Neben der Gefahr von gesundheitlichen Konsequenzen für die Musikerin bzw. den Musiker werden in starkem Umfang auch deren kreative Fähigkeiten eingeschränkt. Die bewusste Körperwahrnehmung ist daher essentiell, und die meisten Studierenden werden erst mit Gegenmaßnahmen aktiv, wenn die Einschränkungen bereits deutlich spürbar sind.

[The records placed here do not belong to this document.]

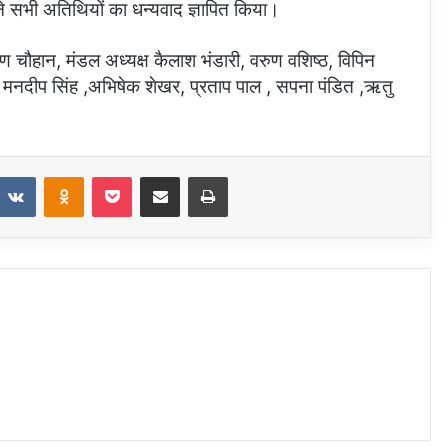
ने सभी अतिथियों का धन्यवाद ज्ञापित किया।
अरुण चौहान, मंडल अध्यक्ष कैलाश भंडारी, वरुण वशिष्ठ, विपिन
्मा, मनदीप सिंह ,अभिषेक शेखर, प्रताप पाल , सपना पंडित ,ऋतु
eddit
VKontakte
Odnoklassniki
Pocket
Share via Email
Print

Mit Hilfe moderner, einfacher Testverfahren ist es möglich, bereits kleine muskuläre Anspanungen, den Atemverlauf oder allgemeine Stressmerkmale zu messen. Biofeedbacksysteme zeichnen Puls, Temperatur, Hautwiderstand, Atmung und muskuläre Anspannungen und den Klang auf. Durch Experimente mit anderen Studierenden oder Selbstversuchen beim eigenen Musizieren werden mittels Biofeedback körperliche Befindlichkeiten sowie das hörbare Resultat aufgezeichnet und gemeinsam ausgewertet.

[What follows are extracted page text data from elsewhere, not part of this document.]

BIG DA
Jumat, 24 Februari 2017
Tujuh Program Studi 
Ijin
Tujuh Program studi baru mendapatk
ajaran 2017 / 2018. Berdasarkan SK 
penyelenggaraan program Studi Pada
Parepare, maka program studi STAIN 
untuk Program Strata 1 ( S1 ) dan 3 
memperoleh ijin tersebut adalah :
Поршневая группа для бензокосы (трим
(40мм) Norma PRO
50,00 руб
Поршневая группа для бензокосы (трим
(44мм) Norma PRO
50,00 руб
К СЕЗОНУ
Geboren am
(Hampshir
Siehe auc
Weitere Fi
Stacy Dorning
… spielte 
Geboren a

Die Seminare sind Wahlfächer für alle Studienrichtungen und auf 12 Teilnehmer beschränkt.

Atem, Stimme, Klang
Die Atmung spiegelt sich beim Musizieren - insbesondere beim Gesang und beim Spiel auf Blasinstrumenten - in der erklingenden Musik deutlich wider. Phrasierungen wie auch Klangfarben werden durch die Intensität und das Muster der Atmung geprägt. Darüber hinaus stellt die Atmung generell eine wichtige psychophysiologische Steuerungsmöglichkeit dar, welche mehr oder weniger bewusst einen permanenten Einfluss auf den Körper wie auch auf die Psyche hat und sich daher auf das Musizieren auswirkt.
Das Ziel des akustisch-physiologischen Seminars besteht neben einer Einführung zum Thema Atem und Klanganalyse nicht primär in der Atemschulung, sondern in der wissenschaftlichen Analyse des eigenen Atems. Studierende (Gesang oder Blasinstrumente) sollen in Selbstversuchen mit Hilfe moderner Messverfahren ihre Atemmuster kennenlernen und die Zusammenhänge mit dem klanglichen Resultat beobachten und dokumentieren.

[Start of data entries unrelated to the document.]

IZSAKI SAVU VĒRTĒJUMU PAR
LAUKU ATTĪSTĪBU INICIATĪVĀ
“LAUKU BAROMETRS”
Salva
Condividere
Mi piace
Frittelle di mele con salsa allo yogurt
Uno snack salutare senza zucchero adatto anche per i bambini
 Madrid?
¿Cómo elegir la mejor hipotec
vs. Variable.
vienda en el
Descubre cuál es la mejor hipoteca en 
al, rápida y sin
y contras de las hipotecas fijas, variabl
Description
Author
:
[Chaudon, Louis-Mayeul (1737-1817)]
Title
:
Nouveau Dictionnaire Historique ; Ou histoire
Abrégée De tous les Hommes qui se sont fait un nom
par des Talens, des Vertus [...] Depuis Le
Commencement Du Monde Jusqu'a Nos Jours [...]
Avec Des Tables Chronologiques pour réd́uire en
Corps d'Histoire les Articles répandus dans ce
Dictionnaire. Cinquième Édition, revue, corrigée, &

Ton-, Bild- und Atemverlaufsaufnahmen ermöglichen die genaue Untersuchung sowohl im zeitlichen Verlauf als auch des individuellen Musters von Brust- und Bauchatmung. Darüber hinaus wird durch  Messungen mittels EMG ein Hinweis auf die Spannungsverhältnisse im Schulter- Nackenbereich gegeben. Diese Untersuchungen führen zur Fragestellung, ob mit Hilfe des EMG bei der thorakalen Atmung zwischen der gesunden "offenen" Atmung und einem Stressatmungsmuster unterschieden werden kann.

DiplomandInnen- und DissertantInnenseminar
In diesem stellen Studierende, Gäste und auch das wissenschaftliche Personal des Instituts ihre Arbeit vor. Jede/r DiplomandIn präsentiert im Rahmen des Seminars zumindest einmal seine Arbeit. Hier gibt es neben den fachlichen Diskussionen zum jeweiligen Thema unter anderem auch die Möglichkeit methodische Fragen zu behandeln. Durch die beschriebene Vorgangsweise, dargestellte Probleme und Hinweise der Kollegen ist es möglich, die eigene Arbeit kritisch zu reflektieren.
Es ist eine begleitende Veranstaltung zur Erstellung der Diplomarbeit; das Präsentieren der eigenen Ergebnisse und die Diskussion mit Kollegen soll der Arbeit neue und zusätzliche Impulse geben, bzw. helfen Probleme zu lösen.